I was grateful therefore, that the sun shone on the Lakes as I headed back north, despite a somewhat “iffy” forecast. Another couple of unvisited Wainwrights could be claimed.
Once through Staveley the lower reaches of the Kentmere valley are a delight to drive through: steeply wooded hillsides, the occasional glimpse of the meandering river, typical Lakeland slate cottages and farms and, with almost every twist of the narrow road, a different horizon is revealed.
Having parked close to the entrance to the works, just a couple of kilometres from Kentmere village itself, the walk has an inauspicious start. Cartoon character health and safety signs and yellow stripes across the yard help you navigate the lurking dangers before launching you along the path above Kentmere Tarn.
The church and the scattered cottages of the village present an idyllic chocolate-box view with Kentmere Pike in the background and absolutely no hint of the motorised visitor-strewn mayhem a valley or two to the west. May such quiet Cumbrian corners continue.
The woodland path leads to the farm at Kentmere Hall, and once above the slopes that rise behind the farm the track to the Garburn Pass is reached: the valley is soon left behind and with equal speed, and the odd zig-zag, the pass is reached. The prospect of a view down into Troutbeck encourages you to overshoot, pass through the gate and miss the stone stile that provides access to Sallows’ somewhat soggy slopes above and to the left.
Once steps have been retraced and over the wall a teeter along the remnant of an older structure helps to avoid the initial boggy stretch before some bucket steps lead directly up the hill. Within ten minutes the majestic summit cairn looms large atop what appears to be a burial mound of some sort. Actually, it’s just a dozen or so flat stones barely rising higher than the sheep-shorn short grass of quite a flat top: but it does benefit from a great view south and west. Morecombe Bay and stretches of Windermere catch the sun in one direction while Great Gable sits on the western horizon like a huge on: off button waiting to be pressed.
The route round to Sour Howes offers more of the same in terms of both soggy ground and views. Pleasant, untaxing, relaxing – just what a break from the motorway needs to be. By contrast with Sallows, its top is a jumble of mounds with the occasional jagged rock breaking through to provide definition to the highest. It’s the sort of place where, given that rarity of some warm late afternoon summer sun, you could lean back and soak it all in and doze.

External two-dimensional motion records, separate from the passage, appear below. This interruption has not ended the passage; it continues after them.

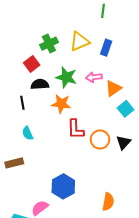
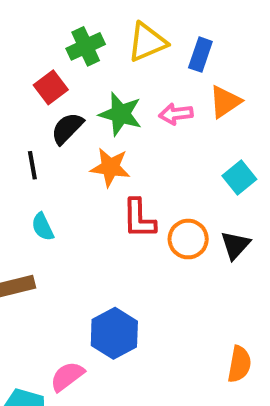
black semicircle: (40, 84) -> (67, 128), turned -42
orange triangle: (113, 88) -> (225, 102), moved
orange semicircle: (108, 202) -> (239, 364), moved

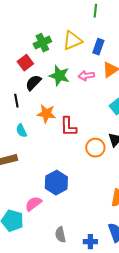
orange star: (110, 167) -> (46, 114), moved
orange circle: (188, 239) -> (95, 148), moved

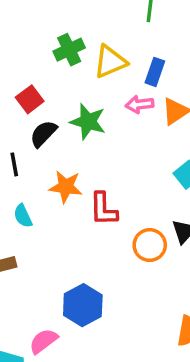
green cross: (42, 43) -> (69, 50), moved
pink arrow: (86, 76) -> (139, 104), moved

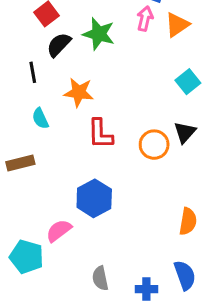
pink arrow: (139, 104) -> (145, 19), turned 110
red L-shape: (103, 209) -> (100, 134), moved

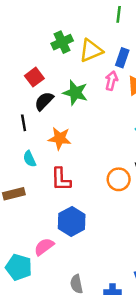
red L-shape: (100, 134) -> (61, 179), moved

But no, “I have miles to go before I sleep” someone once said (that’s dragging out some O-Level English from deep inside my memory).
The descent from Sour Howes simply follows one wall then another before taking the middle of three paths towards Ullthwaite Bridge.
Before getting there a narrow path to the left squeezes between two old stone walls and heads for a bridge across the beck and Sawmill Cottage. The dangers of the now deserted works yard can now be tackled to return to the car having thoroughly enjoyed this quiet quarter of the Lakes.
by Morecambe Monkey » Mon Jul 16, 2012 11:18 pm
by ChrisW » Tue Jul 17, 2012 4:18 am
by AJNicholls » Fri Jul 20, 2012 3:10 pm
I think even the less impressive Wainwrights still have something going for them, but my main memory of Sour Howes is finding several people standing around on different mounds trying to work out which bit was the summit!